Jeremy Huddleston jeremyhu at macports.org
Mon Mar 23 16:01:52 PDT 2009


On Mar 23, 2009, at 15:12, Ryan Schmidt wrote:
>
> I would want (at least) one build server for each OS and processor  
> combination, but if we began with just a single Intel Leopard  
> machine, that would cover the majority of users. If we add a  
> corresponding PowerPC Leopard machine, then we could do something  
> interesting: Once the Intel and PowerPC builds are sent to the  
> download server, the download server could combine both builds into  
> a single universal binary package.

Why put it on the back of the download server?  Let the user handle  
this.  That way if we support n differnet architectures, we just need  
to host n files (one tarball for each arch) instead of n! files (one  
tarball for each combination).  With ppc, ppc64, i386, x86_64 that's 4  
versus 24 files which would probably be about 10x storage space  
required (just a rough estimate considering that the combined packages  
will be larger than the individual ones)

> It would use lipo, probably assisted by the code we have in the  
> MacPorts merge procedure or the muniversal portgroup.

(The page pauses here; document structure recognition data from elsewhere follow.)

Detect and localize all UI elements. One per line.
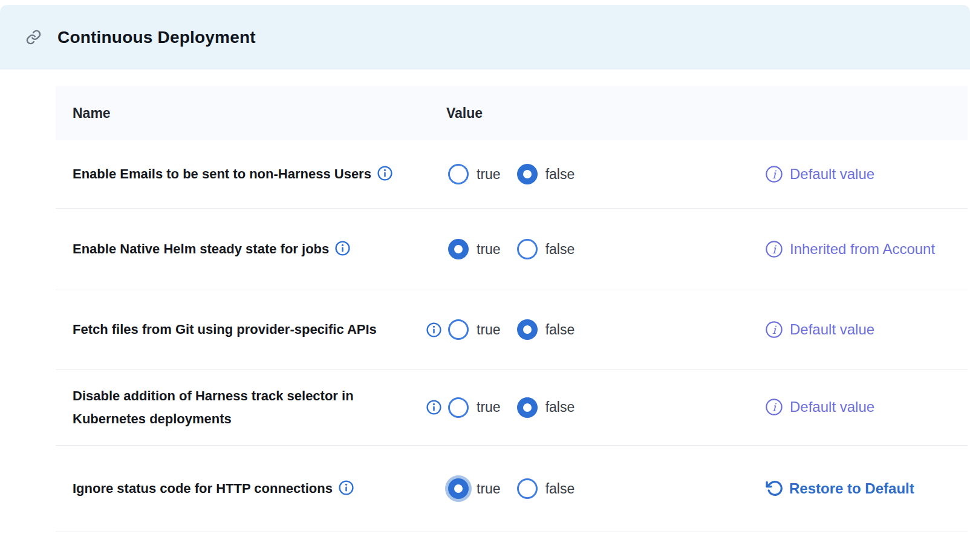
- radio-button-false[interactable]: [517, 478, 538, 499]
- svg-text:i: i: [772, 324, 777, 336]
- radio-option-true[interactable]: true: [448, 397, 501, 418]
- info-icon[interactable]: [426, 400, 441, 415]
- value-info-slot: [426, 242, 448, 257]
- svg-text:i: i: [772, 401, 777, 414]
- status-info-icon[interactable]: i: [765, 165, 783, 183]
- svg-text:i: i: [772, 168, 777, 181]
- table-header: Name Value: [56, 86, 968, 140]
- setting-status-cell: i Restore to Default: [765, 478, 968, 499]
- svg-text:i: i: [772, 243, 777, 256]
- value-info-slot: [426, 400, 448, 415]
- column-header-name: Name: [73, 105, 446, 122]
- radio-option-true[interactable]: true: [448, 239, 501, 259]
- setting-name-cell: Ignore status code for HTTP connections: [73, 477, 426, 500]
- status-label[interactable]: Default value: [790, 319, 874, 340]
- status-label[interactable]: Default value: [790, 397, 874, 417]
- setting-name-cell: Enable Emails to be sent to non-Harness …: [73, 163, 426, 186]
- radio-label-true: true: [477, 399, 501, 415]
- radio-button-false[interactable]: [517, 164, 538, 184]
- radio-button-true[interactable]: [448, 397, 469, 418]
- radio-option-false[interactable]: false: [517, 478, 575, 499]
- radio-label-false: false: [545, 241, 575, 258]
- link-icon[interactable]: [25, 29, 42, 45]
- setting-value-cell: true false: [426, 319, 765, 340]
- status-label[interactable]: Inherited from Account: [790, 239, 935, 259]
- radio-label-true: true: [477, 166, 501, 183]
- radio-label-true: true: [477, 481, 501, 497]
- radio-label-false: false: [545, 481, 575, 497]
- radio-label-false: false: [545, 166, 575, 183]
- section-header: Continuous Deployment: [0, 5, 970, 70]
- radio-option-false[interactable]: false: [517, 319, 575, 340]
- info-icon[interactable]: [377, 166, 392, 181]
- radio-option-false[interactable]: false: [517, 239, 575, 259]
- setting-status-cell: i Default value: [765, 397, 968, 417]
- value-info-slot: [426, 167, 448, 182]
- setting-status-cell: i Inherited from Account: [765, 239, 968, 259]
- page-title: Continuous Deployment: [57, 28, 256, 47]
- settings-row: Enable Emails to be sent to non-Harness …: [56, 140, 968, 209]
- setting-name: Fetch files from Git using provider-spec…: [73, 322, 377, 337]
- radio-option-false[interactable]: false: [517, 397, 575, 418]
- setting-value-cell: true false: [426, 164, 765, 184]
- status-info-icon[interactable]: i: [765, 240, 783, 258]
- setting-name: Ignore status code for HTTP connections: [73, 481, 333, 496]
- column-header-value: Value: [446, 105, 968, 122]
- setting-status-cell: i Default value: [765, 164, 968, 184]
- radio-button-true[interactable]: [448, 239, 469, 259]
- radio-button-true[interactable]: [448, 319, 469, 340]
- status-label[interactable]: Default value: [790, 164, 874, 184]
- setting-name-cell: Fetch files from Git using provider-spec…: [73, 318, 426, 341]
- radio-option-true[interactable]: true: [448, 478, 501, 499]
- setting-name: Disable addition of Harness track select…: [73, 388, 354, 426]
- setting-name-cell: Disable addition of Harness track select…: [73, 385, 426, 431]
- radio-button-false[interactable]: [517, 239, 538, 259]
- settings-row: Disable addition of Harness track select…: [56, 370, 968, 446]
- setting-value-cell: true false: [426, 239, 765, 259]
- setting-value-cell: true false: [426, 397, 765, 418]
- settings-row: Enable Native Helm steady state for jobs: [56, 209, 968, 290]
- status-info-icon[interactable]: i: [765, 321, 783, 339]
- value-info-slot: [426, 322, 448, 337]
- status-label[interactable]: Restore to Default: [789, 478, 914, 499]
- info-icon[interactable]: [335, 241, 350, 256]
- settings-page: Continuous Deployment Name Value Enable …: [0, 0, 970, 560]
- radio-label-false: false: [545, 399, 575, 415]
- radio-label-true: true: [477, 322, 501, 338]
- setting-value-cell: true false: [426, 478, 765, 499]
- setting-name: Enable Emails to be sent to non-Harness …: [73, 166, 371, 181]
- radio-label-false: false: [545, 322, 575, 338]
- settings-table: Name Value Enable Emails to be sent to n…: [56, 86, 968, 532]
- status-info-icon[interactable]: i: [765, 398, 783, 416]
- radio-button-false[interactable]: [517, 319, 538, 340]
- settings-table-body: Enable Emails to be sent to non-Harness …: [56, 140, 968, 532]
- setting-name: Enable Native Helm steady state for jobs: [73, 241, 329, 256]
- setting-name-cell: Enable Native Helm steady state for jobs: [73, 238, 426, 261]
- radio-option-true[interactable]: true: [448, 319, 501, 340]
- restore-icon[interactable]: [765, 480, 783, 497]
- settings-row: Ignore status code for HTTP connections: [56, 446, 968, 532]
- info-icon[interactable]: [426, 322, 441, 337]
- radio-label-true: true: [477, 241, 501, 258]
- info-icon[interactable]: [339, 480, 354, 495]
- radio-option-true[interactable]: true: [448, 164, 501, 184]
- radio-button-true[interactable]: [448, 164, 469, 184]
- settings-row: Fetch files from Git using provider-spec…: [56, 290, 968, 370]
- radio-option-false[interactable]: false: [517, 164, 575, 184]
- radio-button-true[interactable]: [448, 478, 469, 499]
- value-info-slot: [426, 481, 448, 497]
- setting-status-cell: i Default value: [765, 319, 968, 340]
- radio-button-false[interactable]: [517, 397, 538, 418]
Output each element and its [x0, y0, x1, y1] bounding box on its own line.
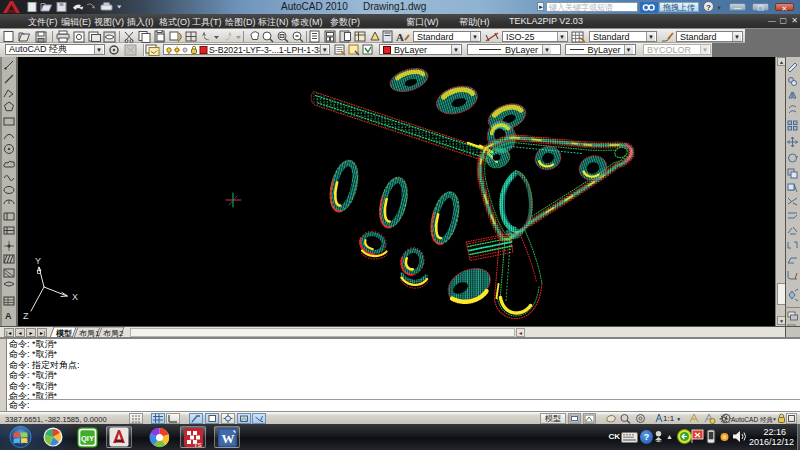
svg-text:Y: Y — [35, 256, 41, 266]
svg-text:Z: Z — [23, 311, 29, 321]
svg-text:W: W — [221, 431, 234, 446]
svg-text:A: A — [5, 311, 12, 321]
svg-text:X: X — [72, 292, 78, 302]
svg-text:TS: TS — [194, 441, 202, 447]
svg-text:A: A — [396, 31, 404, 43]
svg-text:QIY: QIY — [81, 434, 94, 443]
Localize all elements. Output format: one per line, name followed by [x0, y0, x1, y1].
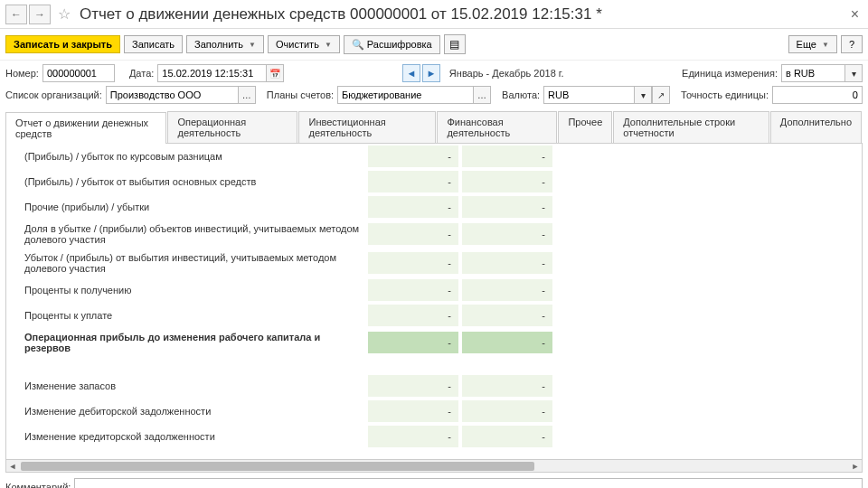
table-row[interactable]: Проценты к получению--: [6, 277, 862, 303]
row-value-2[interactable]: -: [462, 426, 552, 447]
row-value-1[interactable]: -: [368, 279, 458, 301]
row-label: Проценты к получению: [6, 281, 368, 299]
row-value-1[interactable]: -: [368, 223, 458, 245]
row-value-1[interactable]: -: [368, 196, 458, 218]
row-value-2[interactable]: -: [462, 305, 552, 326]
date-label: Дата:: [129, 68, 154, 79]
ellipsis-icon[interactable]: …: [473, 86, 491, 104]
orgs-input[interactable]: [106, 86, 238, 104]
table-row[interactable]: Операционная прибыль до изменения рабоче…: [6, 328, 862, 357]
row-value-2[interactable]: -: [462, 145, 552, 167]
row-value-1[interactable]: -: [368, 252, 458, 274]
table-row[interactable]: Убыток / (прибыль) от выбытия инвестиций…: [6, 249, 862, 277]
more-button[interactable]: Еще▼: [788, 35, 837, 53]
row-label: Изменение кредиторской задолженности: [6, 427, 368, 446]
row-value-2[interactable]: -: [462, 332, 552, 353]
table-row[interactable]: Изменение запасов--: [6, 373, 862, 399]
chevron-down-icon: ▼: [325, 41, 332, 49]
row-value-1[interactable]: -: [368, 305, 458, 326]
row-value-2[interactable]: -: [462, 279, 552, 301]
tab-4[interactable]: Прочее: [558, 111, 612, 143]
period-next-button[interactable]: ►: [422, 64, 440, 82]
chevron-down-icon: ▼: [249, 41, 256, 49]
row-value-2[interactable]: -: [462, 400, 552, 422]
tab-1[interactable]: Операционная деятельность: [167, 111, 297, 143]
plans-label: Планы счетов:: [267, 89, 334, 100]
table-row[interactable]: (Прибыль) / убыток от выбытия основных с…: [6, 169, 862, 194]
table-row[interactable]: Изменение дебиторской задолженности--: [6, 399, 862, 424]
plans-input[interactable]: [337, 86, 473, 104]
nav-back-button[interactable]: ←: [5, 5, 27, 24]
page-title: Отчет о движении денежных средств 000000…: [80, 5, 847, 23]
magnifier-icon: 🔍: [352, 39, 364, 51]
row-value-2[interactable]: -: [462, 252, 552, 274]
precision-label: Точность единицы:: [681, 89, 769, 100]
row-value-1[interactable]: -: [368, 400, 458, 422]
row-value-1[interactable]: -: [368, 426, 458, 447]
precision-input[interactable]: [772, 86, 863, 104]
table-row[interactable]: Доля в убытке / (прибыли) объектов инвес…: [6, 220, 862, 249]
currency-input[interactable]: [543, 86, 634, 104]
row-label: Доля в убытке / (прибыли) объектов инвес…: [6, 220, 368, 249]
chevron-down-icon: ▼: [822, 41, 829, 49]
row-label: Изменение дебиторской задолженности: [6, 402, 368, 420]
save-button[interactable]: Записать: [124, 35, 183, 53]
save-close-button[interactable]: Записать и закрыть: [5, 35, 120, 53]
tab-6[interactable]: Дополнительно: [770, 111, 862, 143]
number-label: Номер:: [5, 68, 39, 79]
tab-2[interactable]: Инвестиционная деятельность: [298, 111, 436, 143]
open-icon[interactable]: ↗: [652, 86, 670, 104]
row-value-2[interactable]: -: [462, 171, 552, 192]
orgs-label: Список организаций:: [5, 89, 102, 100]
favorite-star-icon[interactable]: ☆: [58, 5, 71, 23]
row-label: Изменение запасов: [6, 377, 368, 395]
tab-3[interactable]: Финансовая деятельность: [437, 111, 557, 143]
table-row[interactable]: (Прибыль) / убыток по курсовым разницам-…: [6, 144, 862, 169]
table-row[interactable]: Проценты к уплате--: [6, 303, 862, 328]
horizontal-scrollbar[interactable]: ◄ ►: [5, 460, 863, 473]
row-value-1[interactable]: -: [368, 171, 458, 192]
fill-button[interactable]: Заполнить▼: [186, 35, 264, 53]
row-label: Операционная прибыль до изменения рабоче…: [6, 328, 368, 357]
chevron-down-icon[interactable]: ▾: [844, 64, 863, 82]
row-value-1[interactable]: -: [368, 145, 458, 167]
table-row[interactable]: Прочие (прибыли) / убытки--: [6, 194, 862, 220]
row-label: Прочие (прибыли) / убытки: [6, 198, 368, 216]
decode-button[interactable]: 🔍Расшифровка: [344, 35, 440, 54]
row-value-1[interactable]: -: [368, 332, 458, 353]
toolbar-misc-button[interactable]: ▤: [444, 34, 466, 54]
row-label: Убыток / (прибыль) от выбытия инвестиций…: [6, 249, 368, 277]
row-value-2[interactable]: -: [462, 196, 552, 218]
comment-label: Комментарий:: [5, 482, 71, 488]
table-row[interactable]: Изменение кредиторской задолженности--: [6, 424, 862, 449]
currency-label: Валюта:: [502, 89, 540, 100]
date-input[interactable]: [157, 64, 266, 82]
nav-forward-button[interactable]: →: [29, 5, 51, 24]
comment-input[interactable]: [74, 478, 863, 488]
tab-5[interactable]: Дополнительные строки отчетности: [613, 111, 769, 143]
tab-0[interactable]: Отчет о движении денежных средств: [5, 112, 166, 144]
row-value-1[interactable]: -: [368, 375, 458, 397]
ellipsis-icon[interactable]: …: [238, 86, 256, 104]
period-prev-button[interactable]: ◄: [402, 64, 420, 82]
close-icon[interactable]: ×: [847, 6, 863, 23]
row-label: (Прибыль) / убыток от выбытия основных с…: [6, 173, 368, 191]
number-input[interactable]: [42, 64, 115, 82]
calendar-icon[interactable]: 📅: [266, 64, 284, 82]
row-label: Проценты к уплате: [6, 306, 368, 324]
chevron-down-icon[interactable]: ▾: [634, 86, 652, 104]
row-value-2[interactable]: -: [462, 375, 552, 397]
clear-button[interactable]: Очистить▼: [268, 35, 340, 53]
unit-label: Единица измерения:: [682, 68, 778, 79]
help-button[interactable]: ?: [841, 35, 863, 53]
unit-input[interactable]: [781, 64, 844, 82]
row-label: (Прибыль) / убыток по курсовым разницам: [6, 147, 368, 165]
row-value-2[interactable]: -: [462, 223, 552, 245]
period-text: Январь - Декабрь 2018 г.: [449, 68, 564, 79]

It would avoid  
> the above problems with our existing universal variants because the  
> configure phase would run once for each processor, on that  
> processor. We wouldn't need to deal with SDKs anymore. (I've never  
> been comfortable with the idea of allowing the user to specify an  
> SDK in macports.conf, so I don't see it as a problem that that would  
> not be accommodated by our binary builds.)
>
> Using the above, we would have stable 32-bit universal binaries. We  
> would also want each build server to separately build 64-bit  
> versions. Obviously the build servers would be 64-bit machines.

This just needs 2 build servers per OS version.  Setup a ppc chroot on  
the ppc64 box and an i386 chroot on the x86_64 box.  Since rosetta  
doesn't handle ppc64, we can't narrow this down to a single x86_64 box.